Translation: More than 4 million households would continue to pay the so-called "wealth tax" under his proposal during his term if elected. And the tax likely would remain on the books long after the presumptive Republican nominee left office.
But McCain's amended AMT policy would still end up protecting most of the folks who would be unfairly trapped by the tax, which otherwise would raise a ton of revenue from middle- and upper-middle-income families instead of the wealthy, for whom the tax was initially intended.
"I will also propose ... a phase-out of the Alternative Minimum Tax," McCain said in a speech on June 10.
That's a modification of his promise last fall, when he said, "I am committed to repealing this tax before millions of American families are forced to devote even more of their hard earned money to paying for the spending largesse in Washington."
Parts of the McCain campaign Web site still say his position is to repeal the AMT, and that's the language one of his advisers used on CNN's "Situation Room" as late as this week.

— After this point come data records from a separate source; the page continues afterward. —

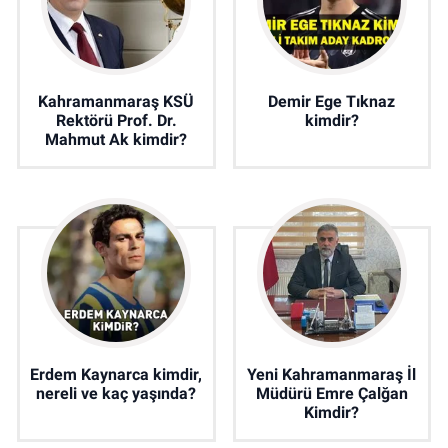
Kahramanmaraş KSÜ
Demir Ege Tıknaz
Rektörü Prof. Dr.
kimdir?
Mahmut Ak kimdir?
Erdem Kaynarca kimdir,
Yeni Kahramanmaraş İl
nereli ve kaç yaşında?
Müdürü Emre Çalğan
Kimdir?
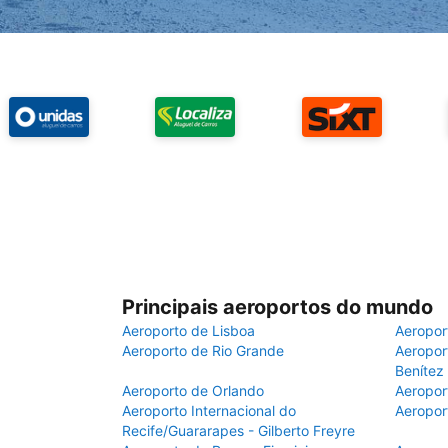
Principais aeroportos do mundo
Aeroporto de Lisboa
Aeropor
Aeroporto de Rio Grande
Aeroport
Benítez
Aeroporto de Orlando
Aeropor
Aeroporto Internacional do
Aeropor
Recife/Guararapes - Gilberto Freyre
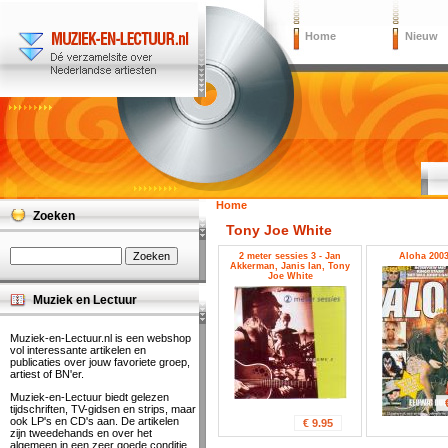
Home
Nieuw
Home
Zoeken
Tony Joe White
2 meter sessies 3 - Jan
Aloha 2003
Akkerman, Janis Ian, Tony
Joe White
Muziek en Lectuur
Muziek-en-Lectuur.nl is een webshop
vol interessante artikelen en
publicaties over jouw favoriete groep,
artiest of BN'er.
Muziek-en-Lectuur biedt gelezen
tijdschriften, TV-gidsen en strips, maar
ook LP's en CD's aan. De artikelen
€ 9.95
zijn tweedehands en over het
algemeen in een zeer goede conditie.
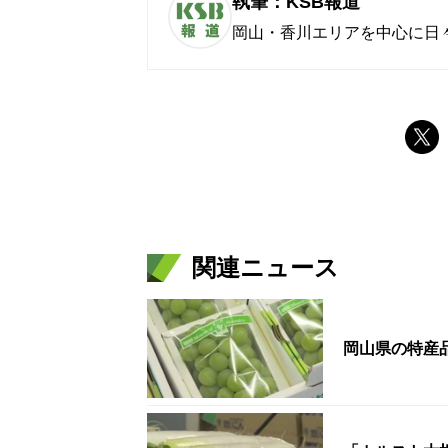
執筆：KSB報道
岡山・香川エリアを中心に日
関連ニュース
岡山県の特産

The AMT is an alternative tax structure that imposes a levy above a certain amount of exempt income. When the base for today's income-exemption levels was set 30 years ago to ensure the wealthy paid some income tax, those levels were not indexed to keep pace with inflation (see correction at end of story). And what was "wealthy" decades ago is considered middle-income today.
The exemption amount is $45,000 for couples and $33,750 for singles. But for the past 7 years, Congress has approved a "patch" that temporarily lifts the exemption levels. With a patch in 2008 - which lawmakers have yet to pass - the exemptions would be just north of $66,250 and $44,350. That change alone prevents more than 20 million tax filers from getting hit with the AMT.
According to a report released this week from the Tax Policy Center, which used numbers provided by the McCain campaign, the candidate is now proposing to permanently patch the AMT, but to do so in a way that eventually exceeds what Congress has been doing so far. Here's how:
From 2009 through 2013, he would impose a patch that increases with inflation each year, much as Congress has been doing. Then he would index the exemption amount to inflation plus 5%. Once the exemption level for married couples hits $143,000, it would then revert to being indexed to inflation.
McCain is not alone in his quest for a permanent patch. Both Democrats and Republicans say they'd like to do away with the AMT, but short of that, they at least want to protect the middle class from having to pay it.
What's stopping them from getting rid of it altogether? The AMT is a revenue machine - and the expected revenue from it is baked into official budget and deficit forecasts. So just patching it is seriously expensive: up to $1.4 trillion over 10 years, according to Tax Policy Center calculations.
But repealing it is even more so: up to $2 trillion.
Whatever McCain's reason for modifying his repeal pledge, his phase-out plan is not likely to eliminate the AMT anytime soon and certainly not while McCain holds office, even if he's elected president for two straight terms.
"Getting to that [$143,000 exemption] level takes much longer than 10 years," said Roberton Williams, one of the authors of the Tax Policy Center report. And even then, Williams said, "the AMT would definitely still exist for some taxpayers."
But at that point, presumably, the AMT would at least be hitting those for whom it was originally intended.
Correction: The original version of this story incorrectly stated that today's income exemption levels were set 40 years ago.